▸ Instructions for the task:
Transcribe the data exactly, pictures excluded.

▸ Given information:

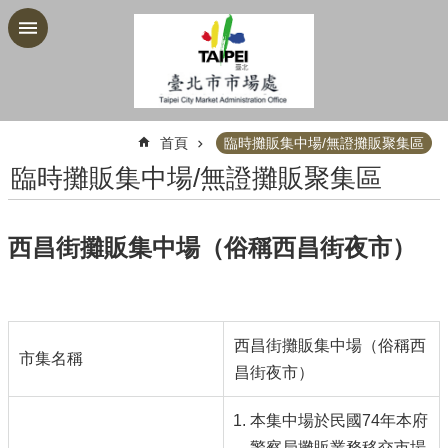
跳到主要內容區塊
:::
首頁
臨時攤販集中場/無證攤販聚集區
臨時攤販集中場/無證攤販聚集區
西昌街攤販集中場（俗稱西昌街夜市）
西昌街攤販集中場（俗稱西
市集名稱
昌街夜市）
本集中場於民國74年本府
警察局攤販業務移交市場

▸ Result:
跳到主要內容區塊
:::
首頁
臨時攤販集中場/無證攤販聚集區
臨時攤販集中場/無證攤販聚集區
西昌街攤販集中場（俗稱西昌街夜市）
西昌街攤販集中場（俗稱西
市集名稱
昌街夜市）
本集中場於民國74年本府
警察局攤販業務移交市場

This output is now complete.